Aim of the exercise. Below is a block of records; reproduce all of them exactly and leave out any pictures.

------ Data to use ------

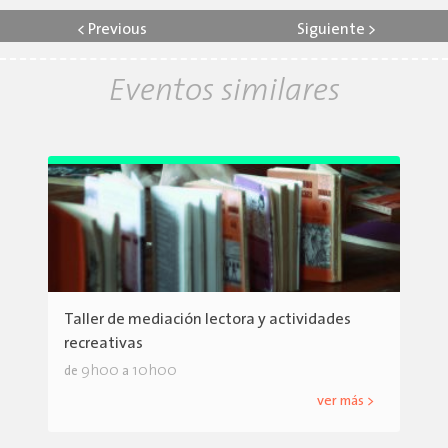
<
Previous
Siguiente
>
Eventos similares
Taller de mediación lectora y actividades
recreativas
9h00
10h00
de
a
ver más >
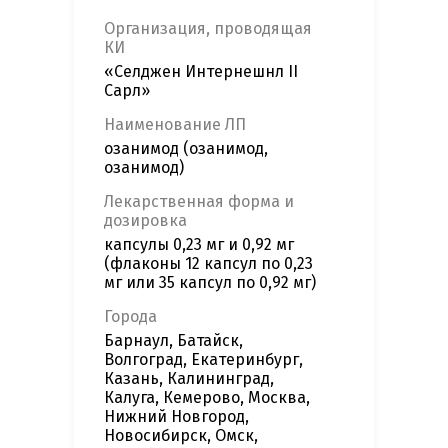
Организация, проводящая
КИ
«Селджен Интернешнл II
Сарл»
Наименование ЛП
озанимод (озанимод,
озанимод)
Лекарственная форма и
дозировка
капсулы 0,23 мг и 0,92 мг
(флаконы 12 капсул по 0,23
мг или 35 капсул по 0,92 мг)
Города
Барнаул, Батайск,
Волгоград, Екатеринбург,
Казань, Калининград,
Калуга, Кемерово, Москва,
Нижний Новгород,
Новосибирск, Омск,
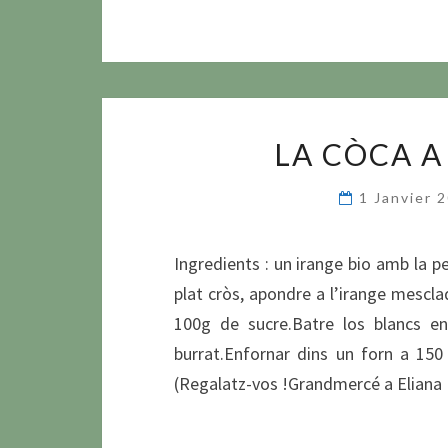
LA CÒCA A 
1 Janvier 
Ingredients : un irange bio amb la p
plat cròs, apondre a l’irange mescla
100g de sucre.Batre los blancs e
burrat.Enfornar dins un forn a 15
(Regalatz-vos !Grandmercé a Eliana !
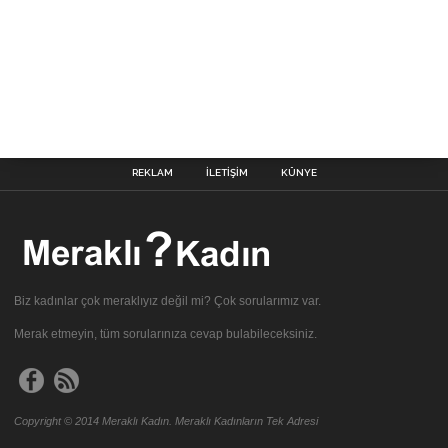
REKLAM
İLETIŞIM
KÜNYE
Biz kadınlar çok meraklıyız değil mi? Çok sorularımız var.
Merak etmeyin, tüm sorularınıza cevap bulabileceksiniz.
Copyright © 2014 Meraklı Kadın. Meraklı Kadınların Tek Adresi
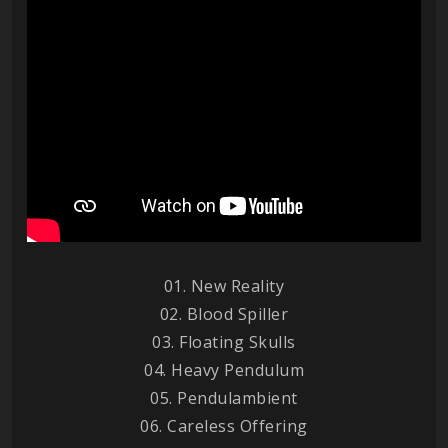
01. New Reality
02. Blood Spiller
03. Floating Skulls
04. Heavy Pendulum
05. Pendulambient
06. Careless Offering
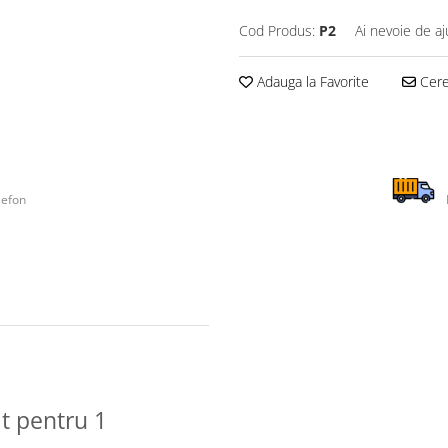
Cod Produs:
P2
Ai nevoie de aj
Adauga la Favorite
Cere 
lefon
t pentru 1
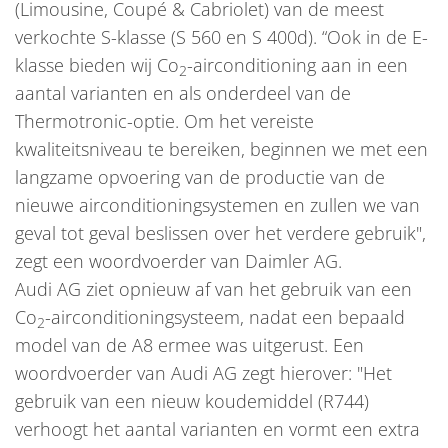
(Limousine, Coupé & Cabriolet) van de meest
verkochte S-klasse (S 560 en S 400d). “Ook in de E-
klasse bieden wij Co
-airconditioning aan in een
2
aantal varianten en als onderdeel van de
Thermotronic-optie. Om het vereiste
kwaliteitsniveau te bereiken, beginnen we met een
langzame opvoering van de productie van de
nieuwe airconditioningsystemen en zullen we van
geval tot geval beslissen over het verdere gebruik",
zegt een woordvoerder van Daimler AG.
Audi AG ziet opnieuw af van het gebruik van een
Co
-airconditioningsysteem, nadat een bepaald
2
model van de A8 ermee was uitgerust. Een
woordvoerder van Audi AG zegt hierover: "Het
gebruik van een nieuw koudemiddel (R744)
verhoogt het aantal varianten en vormt een extra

------

Exercise result.
<
Previous
Siguiente
>
Eventos similares
Taller de mediación lectora y actividades
recreativas
9h00
10h00
de
a
ver más >
Организация, проводящая
КИ
«Селджен Интернешнл II
Сарл»
Наименование ЛП
озанимод (озанимод,
озанимод)
Лекарственная форма и
дозировка
капсулы 0,23 мг и 0,92 мг
(флаконы 12 капсул по 0,23
мг или 35 капсул по 0,92 мг)
Города
Барнаул, Батайск,
Волгоград, Екатеринбург,
Казань, Калининград,
Калуга, Кемерово, Москва,
Нижний Новгород,
Новосибирск, Омск,
LA CÒCA A 
1 Janvier 
Ingredients : un irange bio amb la p
plat cròs, apondre a l’irange mescla
100g de sucre.Batre los blancs e
burrat.Enfornar dins un forn a 15
(Regalatz-vos !Grandmercé a Eliana !
REKLAM
İLETIŞIM
KÜNYE
Biz kadınlar çok meraklıyız değil mi? Çok sorularımız var.
Merak etmeyin, tüm sorularınıza cevap bulabileceksiniz.
Copyright © 2014 Meraklı Kadın. Meraklı Kadınların Tek Adresi
01. New Reality
02. Blood Spiller
03. Floating Skulls
04. Heavy Pendulum
05. Pendulambient
06. Careless Offering
Cod Produs:
P2
Ai nevoie de aj
Adauga la Favorite
Cere 
lefon
t pentru 1
(Limousine, Coupé & Cabriolet) van de meest
verkochte S-klasse (S 560 en S 400d). “Ook in de E-
klasse bieden wij Co
-airconditioning aan in een
2
aantal varianten en als onderdeel van de
Thermotronic-optie. Om het vereiste
kwaliteitsniveau te bereiken, beginnen we met een
langzame opvoering van de productie van de
nieuwe airconditioningsystemen en zullen we van
geval tot geval beslissen over het verdere gebruik",
zegt een woordvoerder van Daimler AG.
Audi AG ziet opnieuw af van het gebruik van een
Co
-airconditioningsysteem, nadat een bepaald
2
model van de A8 ermee was uitgerust. Een
woordvoerder van Audi AG zegt hierover: "Het
gebruik van een nieuw koudemiddel (R744)
verhoogt het aantal varianten en vormt een extra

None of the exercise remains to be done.